Sommerjanker von Campe & Ohff, Teil 1

Die Chemisiers Campe & Ohff gehören zu den wenigen Anbietern, die ihre Hemden selbst produzieren und das auch noch in Deutschland. Wir haben hier bereits ein Maßhemd von Campe & Ohff besprochen und mehrmals wurden sie als Gastgeber des Wiener Maßschuhmachers Maftei erwähnt. Heute stellen wir einen Service vor, den Campe & Ohff in ihren Läden in Hamburg und Berlin anbieten: Individuell konfigurierte Trachtenjacken als Einzelanfertigung. Da man die Jacken nur in Konfektionsgrößen bestellt, handelt es sich nicht um Maßkonfektion, sondern um „made-to-order“. Schnitt wird also nicht individualisiert, lediglich die Gesamtlänge sowie die Länge der Ärmel werden an die Figur des Kunden angepasst. Vielen Kunden ist mit dieser Variante sehr gut gedient und für den Anbieter vereinfacht sich der Prozess dadurch auch. Jedenfalls gibt es bei der Bestellung kaum Unklarheiten darüber, ob und wie das geordnete Teil später sitzen wird. Gefertigt werden die Jacken von dem Trachtenspezialisten Lorenz Ganter in Ismaning.


Als ich Ende Januar ein neues Paar Schuhe von Maftei abgeholt habe, nutzte ich die Gelegenheit, um eine Trachtenjacke für den Sommer zu bestellen. Dazu wurden mir zunächst die Grundmodelle in verschiedenen Konfektionsgrößen gezeigt. Der Schnitt ist bei allen Varianten identisch, in diesem Schritt ging es nur darum, die für mich beste Größe zu finden. Da die 48 ein wenig zu eng um die Schultern und an der Brust ist und es auch an der Gesamtlänge hapert, fiel meine Wahl auf die 50. Die Ärmellänge war auf der linken Seite korrekt, rechts wird der Ärmel 1 cm länger als gewöhnlich gefertigt. Die Gesamtlänge stimmte und auch an der Brust saß das Musterteil gut.

Beim Schnitt gibt es zwei Varianten, einmal mit Riegel am Rücken und einmal ohne. Ich habe mich für die Version ohne Riegel entschieden, weil er mir bei diesem Modell zu tief sitzt. Außerdem wirkt die Jacke ohne Riegel ländlicher und legerer. Das Grundmodell kann außerdem durch die Zahl der Außentaschen variiert werden und durch deren Verarbeitung. 
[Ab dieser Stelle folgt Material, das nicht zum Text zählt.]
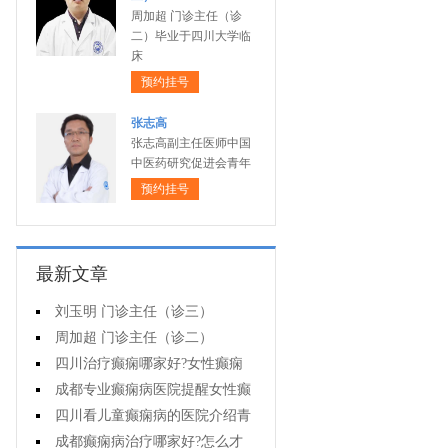
周加超 门诊主任（诊
二）毕业于四川大学临
床
预约挂号
张志高
张志高副主任医师中国
中医药研究促进会青年
预约挂号
最新文章
刘玉明 门诊主任（诊三）
周加超 门诊主任（诊二）
四川治疗癫痫哪家好?女性癫痫
怎么预防?
成都专业癫痫病医院提醒女性癫
痫患者在经期要注意什么?
四川看儿童癫痫病的医院介绍青
少年癫痫病的病因
成都癫痫病治疗哪家好?怎么才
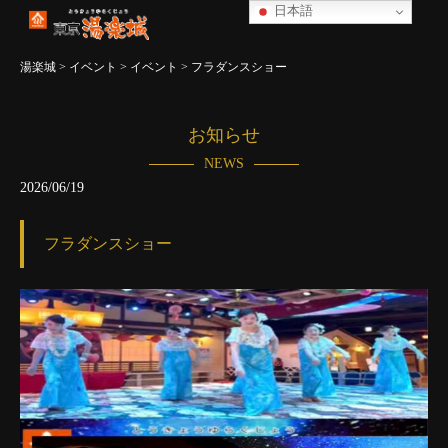
日本語
湯楽城
>
イベント
>
イベント
>
フラダンスショー
お知らせ
NEWS
2026/06/19
フラダンスショー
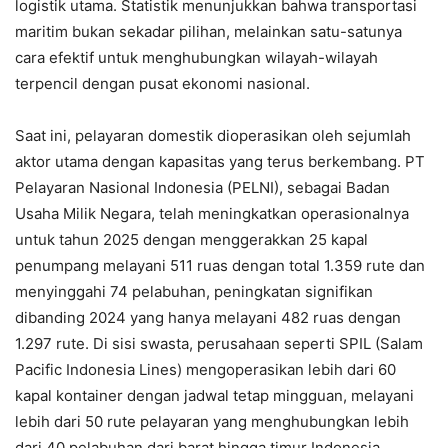
logistik utama. Statistik menunjukkan bahwa transportasi
maritim bukan sekadar pilihan, melainkan satu-satunya
cara efektif untuk menghubungkan wilayah-wilayah
terpencil dengan pusat ekonomi nasional.
Saat ini, pelayaran domestik dioperasikan oleh sejumlah
aktor utama dengan kapasitas yang terus berkembang. PT
Pelayaran Nasional Indonesia (PELNI), sebagai Badan
Usaha Milik Negara, telah meningkatkan operasionalnya
untuk tahun 2025 dengan menggerakkan 25 kapal
penumpang melayani 511 ruas dengan total 1.359 rute dan
menyinggahi 74 pelabuhan, peningkatan signifikan
dibanding 2024 yang hanya melayani 482 ruas dengan
1.297 rute. Di sisi swasta, perusahaan seperti SPIL (Salam
Pacific Indonesia Lines) mengoperasikan lebih dari 60
kapal kontainer dengan jadwal tetap mingguan, melayani
lebih dari 50 rute pelayaran yang menghubungkan lebih
dari 40 pelabuhan dari barat hingga timur Indonesia.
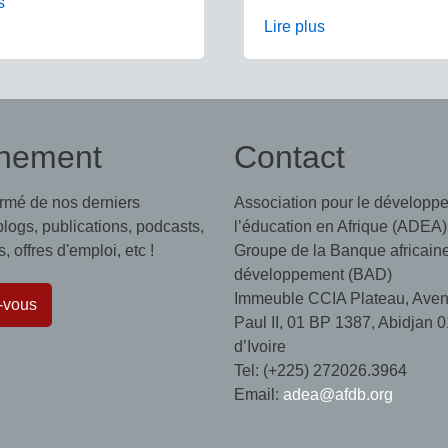
s
Lire plus
nement
Contact
ormé de nos derniers
Association pour le développ
 blogs, publications, podcasts,
l’éducation en Afrique (ADEA)
 offres d'emploi, etc !
Groupe de la Banque africain
développement (BAD)
Immeuble CCIA Plateau, Aven
-vous
Paul II, 01 BP 1387, Abidjan 0
d’Ivoire
Tel: (+225) 272026.3964
Email:
adea@afdb.org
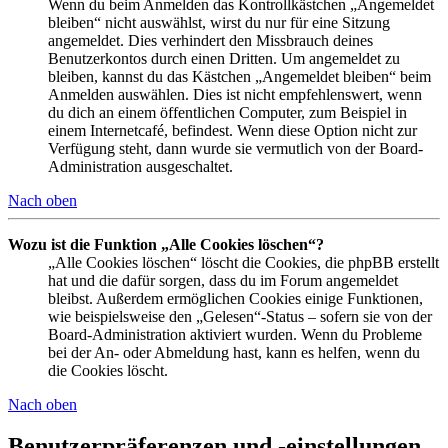
Wenn du beim Anmelden das Kontrollkästchen „Angemeldet
bleiben“ nicht auswählst, wirst du nur für eine Sitzung
angemeldet. Dies verhindert den Missbrauch deines
Benutzerkontos durch einen Dritten. Um angemeldet zu
bleiben, kannst du das Kästchen „Angemeldet bleiben“ beim
Anmelden auswählen. Dies ist nicht empfehlenswert, wenn
du dich an einem öffentlichen Computer, zum Beispiel in
einem Internetcafé, befindest. Wenn diese Option nicht zur
Verfügung steht, dann wurde sie vermutlich von der Board-
Administration ausgeschaltet.
Nach oben
Wozu ist die Funktion „Alle Cookies löschen“?
„Alle Cookies löschen“ löscht die Cookies, die phpBB erstellt
hat und die dafür sorgen, dass du im Forum angemeldet
bleibst. Außerdem ermöglichen Cookies einige Funktionen,
wie beispielsweise den „Gelesen“-Status – sofern sie von der
Board-Administration aktiviert wurden. Wenn du Probleme
bei der An- oder Abmeldung hast, kann es helfen, wenn du
die Cookies löscht.
Nach oben
Benutzerpräferenzen und -einstellungen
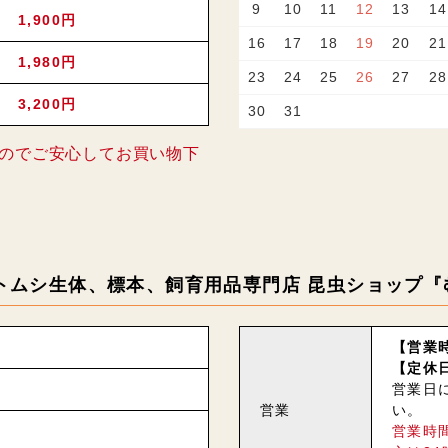
9
10
11
12
13
14
1,900円
16
17
18
19
20
21
1,980円
23
24
25
26
27
28
3,200円
30
31
のでご安心してお買い物下
トムシ生体、標本、飼育用品専門店 昆虫ショップ『
【営業時
【定休
営業日
営業
い。
営業時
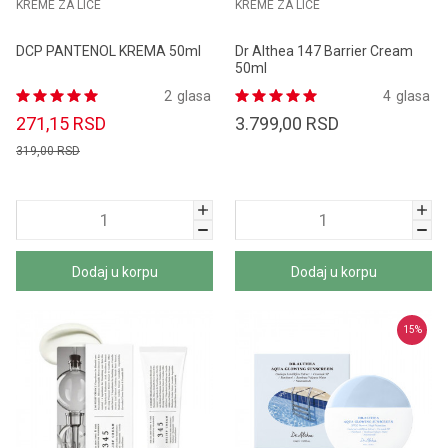
KREME ZA LICE
KREME ZA LICE
DCP PANTENOL KREMA 50ml
Dr Althea 147 Barrier Cream
50ml
2
glasa
4
glasa
271,15
RSD
3.799,00
RSD
319,00
RSD
Dodaj u korpu
Dodaj u korpu
15
%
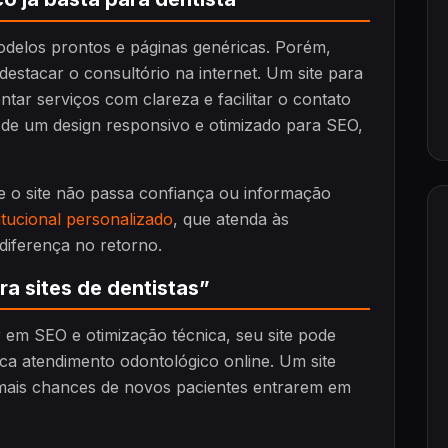
odelos prontos e páginas genéricas. Porém,
estacar o consultório na internet. Um site para
entar serviços com clareza e facilitar o contato
 de um design responsivo e otimizado para SEO,
e o site não passa confiança ou informação
titucional personalizado
, que atenda às
 diferença no retorno.
ra sites de dentistas”
r em SEO e otimização técnica, seu site pode
sca atendimento odontológico online. Um site
mais chances de novos pacientes entrarem em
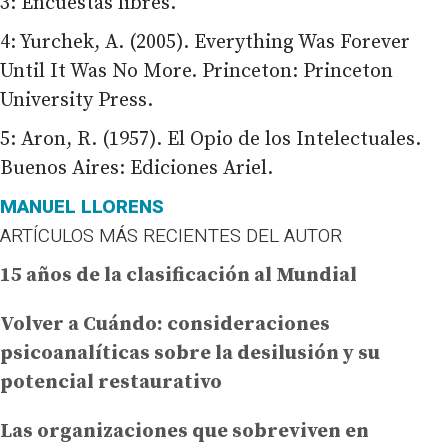
3: Encuestas libres.
4: Yurchek, A. (2005). Everything Was Forever
Until It Was No More. Princeton: Princeton
University Press.
5: Aron, R. (1957). El Opio de los Intelectuales.
Buenos Aires: Ediciones Ariel.
MANUEL LLORENS
ARTÍCULOS MÁS RECIENTES DEL AUTOR
15 años de la clasificación al Mundial
Volver a Cuándo: consideraciones
psicoanalíticas sobre la desilusión y su
potencial restaurativo
Las organizaciones que sobreviven en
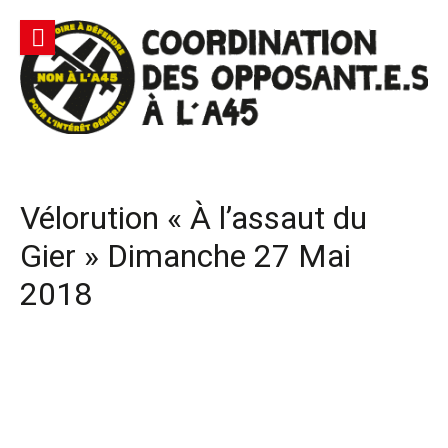
Aller
au
contenu
Site
Coordination des opposants à l'A45 – Lutte contre une
Officiel |
autoroute privée Vinci destructrice de l'environnement
et responsable du gaspillage de l'argent public
Non à
Vélorution « À l’assaut du
l'A45
Gier » Dimanche 27 Mai
2018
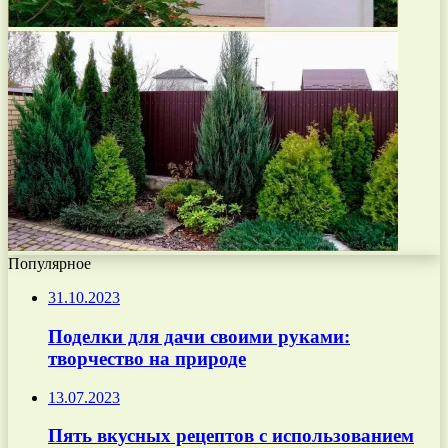
Популярное
31.10.2023
Поделки для дачи своими руками:
творчество на природе
13.07.2023
Пять вкусных рецептов с использованием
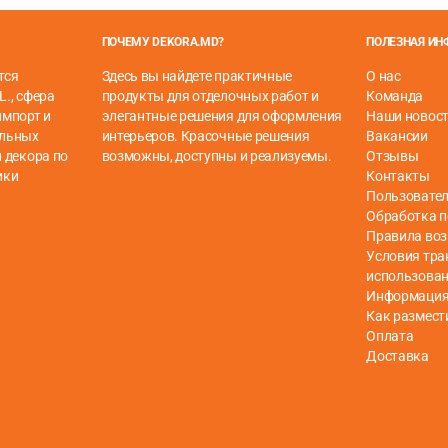
ткости. Они называются
RITORTO
. Таким образом, самая тонка
 трубы RITORTO, спокойно можно повесить тяжелые шторы.
ПОЧЕМУ DEKORA.MD?
ПОЛЕЗНАЯ И
ор, добавьте
кронштейн
для дополнительной поддержки.
тся
Здесь вы найдете практичные
О нас
L., сфера
продукты для отделочных работ и
Команда
импорт и
элегантные решения для оформления
Наши новос
ельных
интерьеров. Красочные решения
Вакансии
 декора по
возможны, доступны и реализуемы.
Отзывы
ики
Контакты
Пользовател
Обработка 
Правила воз
Условия тра
использова
Информация 
Как размест
Оплата
Доставка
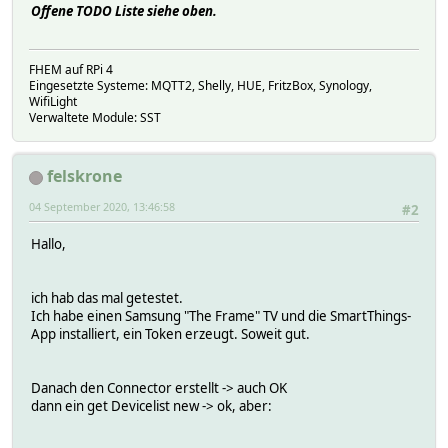
Offene TODO Liste siehe oben.
FHEM auf RPi 4
Eingesetzte Systeme: MQTT2, Shelly, HUE, FritzBox, Synology,
WifiLight
Verwaltete Module: SST
felskrone
04 September 2020, 13:46:58
#2
Hallo,
ich hab das mal getestet.
Ich habe einen Samsung "The Frame" TV und die SmartThings-
App installiert, ein Token erzeugt. Soweit gut.
Danach den Connector erstellt -> auch OK
dann ein get Devicelist new -> ok, aber:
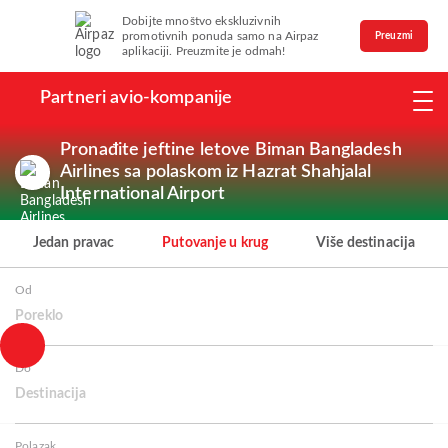
Dobijte mnoštvo ekskluzivnih
promotivnih ponuda samo na Airpaz
Preuzmi
aplikaciji. Preuzmite je odmah!
Partneri avio-kompanije
Pronađite jeftine letove Biman Bangladesh
Airlines sa polaskom iz Hazrat Shahjalal
International Airport
Jedan pravac
Putovanje u krug
Više destinacija
Od
Poreklo
Do
Destinacija
Polazak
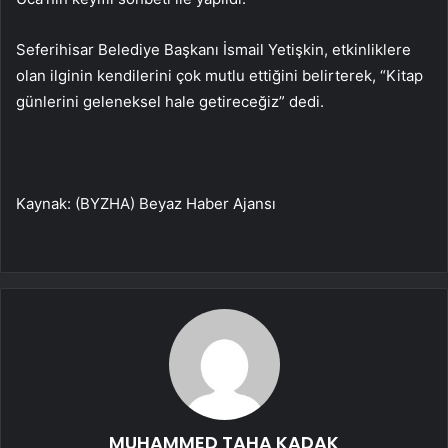
Seferihisar Belediye Başkanı İsmail Yetişkin, etkinliklere
olan ilginin kendilerini çok mutlu ettiğini belirterek, “Kitap
günlerini geleneksel hale getireceğiz” dedi.
Kaynak: (BYZHA) Beyaz Haber Ajansı
MUHAMMED TAHA KADAK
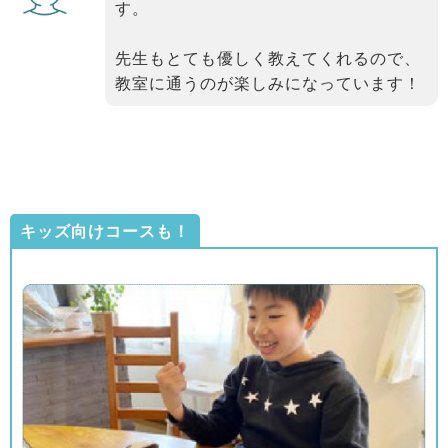
す。
先生もとても優しく教えてくれるので、
教室に通うのが楽しみになっています！
キッズ向けコースも！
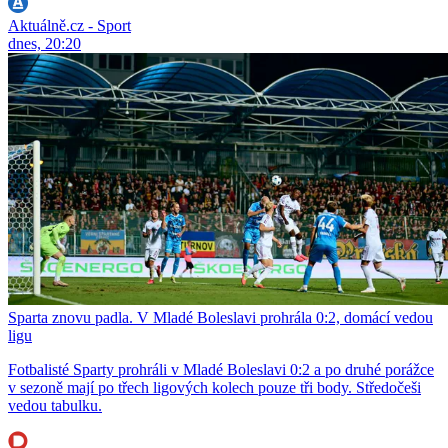
Aktuálně.cz - Sport
dnes, 20:20
Sparta znovu padla. V Mladé Boleslavi prohrála 0:2, domácí vedou
ligu
Fotbalisté Sparty prohráli v Mladé Boleslavi 0:2 a po druhé porážce
v sezoně mají po třech ligových kolech pouze tři body. Středočeši
vedou tabulku.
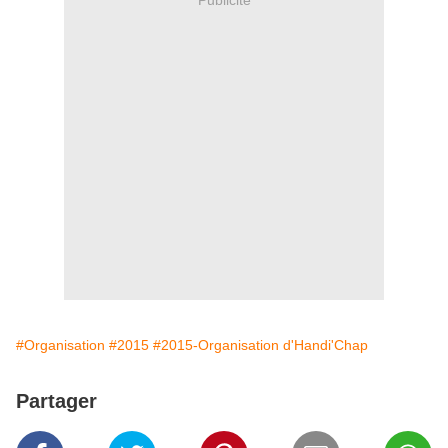
#Organisation
#2015
#2015-Organisation d'Handi'Chap
Partager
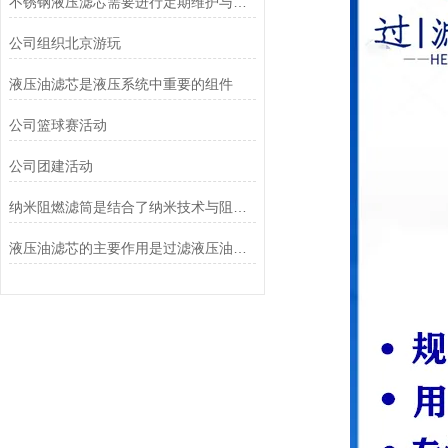
不锈钢液压滤芯需要进行定期维护与清洁
公司组织北京游玩
液压油滤芯是液压系统中重要的组件
公司篮球赛活动
公司团建活动
纳米阻燃滤筒是结合了纳米技术与阻燃功能设计的
液压油滤芯的主要作用是过滤液压油中的杂质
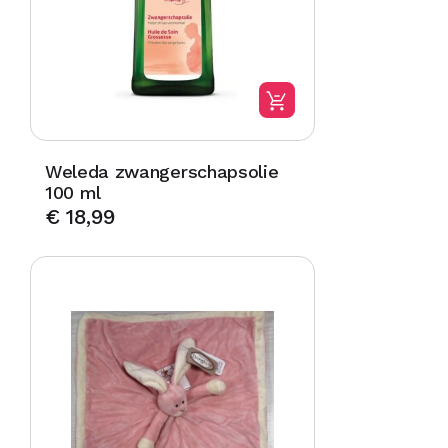
Weleda zwangerschapsolie
100 ml
€
18,99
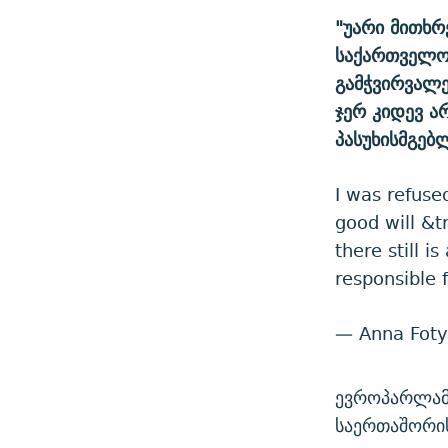
"უარი მითხრ
საქართველოს
გამჭვირვალე
ჯერ კიდევ ა
პასუხისმგებ
I was refused
good will &t
there still i
responsible f
— Anna Foty
ევროპარლამ
საერთაშორის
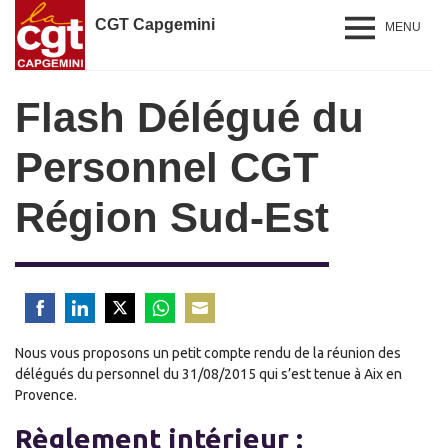
CGT Capgemini
MENU
Flash Délégué du
Personnel CGT
Région Sud-Est
Share
Share
Share
Share
Share
Nous vous proposons un petit compte rendu de la réunion des
on
on
on
on
on
délégués du personnel du 31/08/2015 qui s’est tenue à Aix en
Facebook
LinkedIn
Twitter
WhatsApp
Email
Provence.
Règlement intérieur :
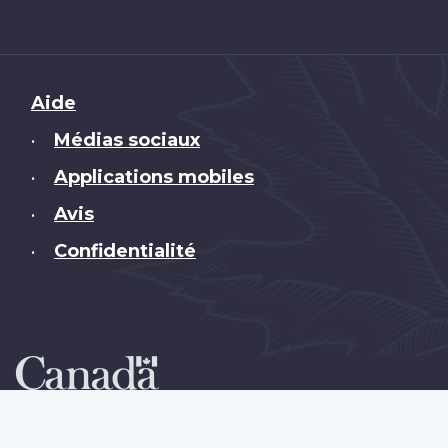
Brand
Aide
Médias sociaux
•
Applications mobiles
•
Avis
•
Confidentialité
•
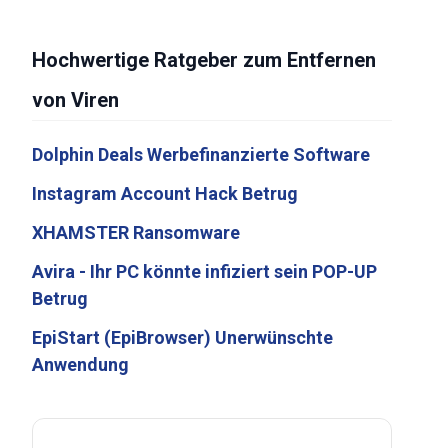
Hochwertige Ratgeber zum Entfernen
von Viren
Dolphin Deals Werbefinanzierte Software
Instagram Account Hack Betrug
XHAMSTER Ransomware
Avira - Ihr PC könnte infiziert sein POP-UP
Betrug
EpiStart (EpiBrowser) Unerwünschte
Anwendung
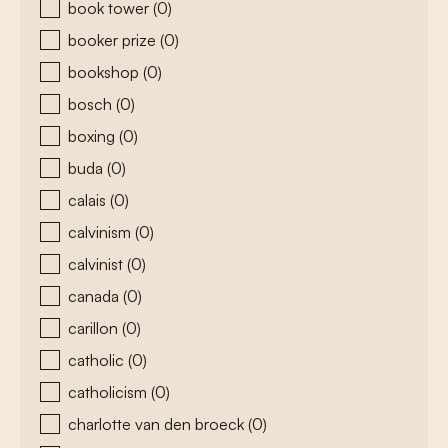
book tower
(0)
booker prize
(0)
bookshop
(0)
bosch
(0)
boxing
(0)
buda
(0)
calais
(0)
calvinism
(0)
calvinist
(0)
canada
(0)
carillon
(0)
catholic
(0)
catholicism
(0)
charlotte van den broeck
(0)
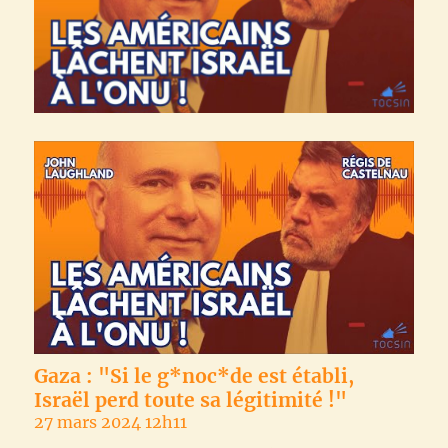
Gaza : "Si le g*noc*de est établi,
Israël perd toute sa légitimité !"
27 mars 2024 12h11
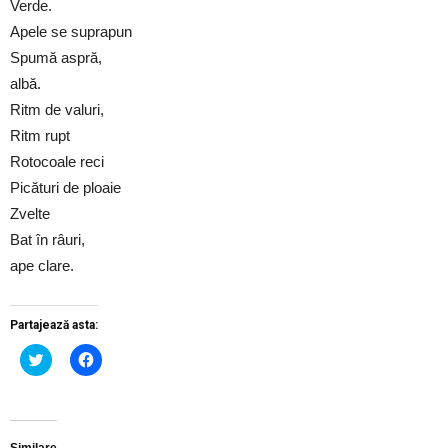
Verde.
Apele se suprapun
Spumă aspră,
albă.
Ritm de valuri,
Ritm rupt
Rotocoale reci
Picături de ploaie
Zvelte
Bat în râuri,
ape clare.
Partajează asta:
Dă
Dă
clic
clic
pentru
pentru
a
a
partaja
partaja
pe
pe
Twitter(Se
Facebook(Se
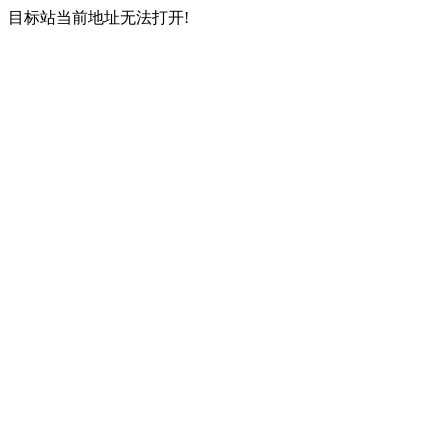
目标站当前地址无法打开!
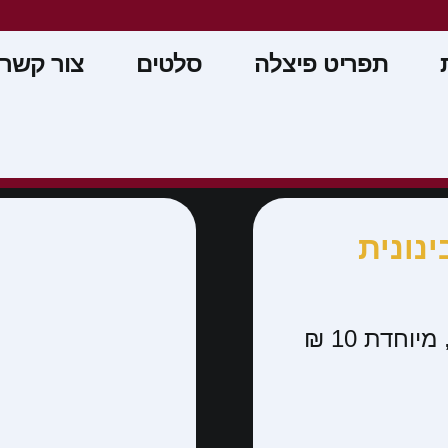
תפריט פיצלה
סלטים
צור קשר
נונית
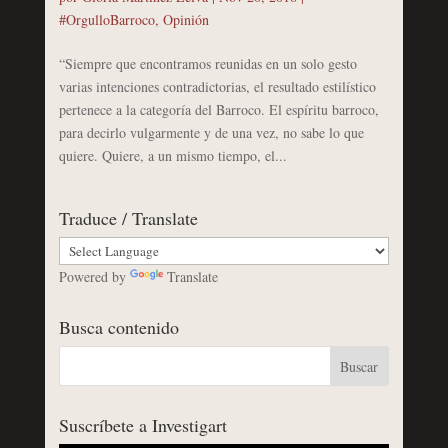
#OrgulloBarroco
,
Opinión
“Siempre que encontramos reunidas en un solo gesto
varias intenciones contradictorias, el resultado estilístico
pertenece a la categoría del Barroco. El espíritu barroco,
para decirlo vulgarmente y de una vez, no sabe lo que
quiere. Quiere, a un mismo tiempo, el...
Traduce / Translate
Powered by
Translate
Busca contenido
Suscríbete a Investigart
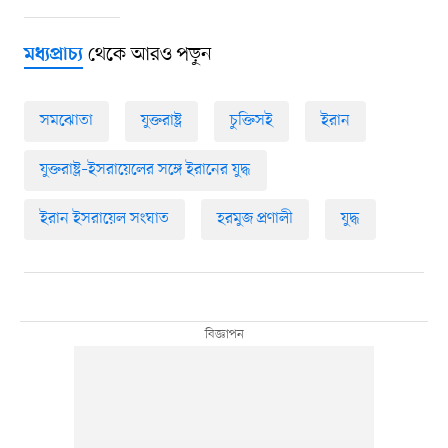
থেকে আরও পড়ুন
মধ্যপ্রাচ্য
সমঝোতা
যুক্তরাষ্ট্র
চুক্তিসই
ইরান
যুক্তরাষ্ট্র–ইসরায়েলের সঙ্গে ইরানের যুদ্ধ
ইরান ইসরায়েল সংঘাত
হরমুজ প্রণালী
যুদ্ধ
Man kann maximal vier Taschen bestellen, zwei an der Brust und zwei in Hüfthöhe. Die Taschen gibt es mit oder ohne Patte, die Paspel kann mit kontrastierendem Stoff eingefasst werden. Schließlich hat man noch die Wahl unter verschiedenen Knopfvarianten, außerdem gibt es auf Wunsch funktionierende Knopflöcher Ärmel. Auf letztere habe ich verzichtet, da ich diese Variante nur mit handumsäumten Knopflöcher trage. Ich habe mich für Hirschhornknöpfe entscheiden, zwei davon am Ärmelabschluss.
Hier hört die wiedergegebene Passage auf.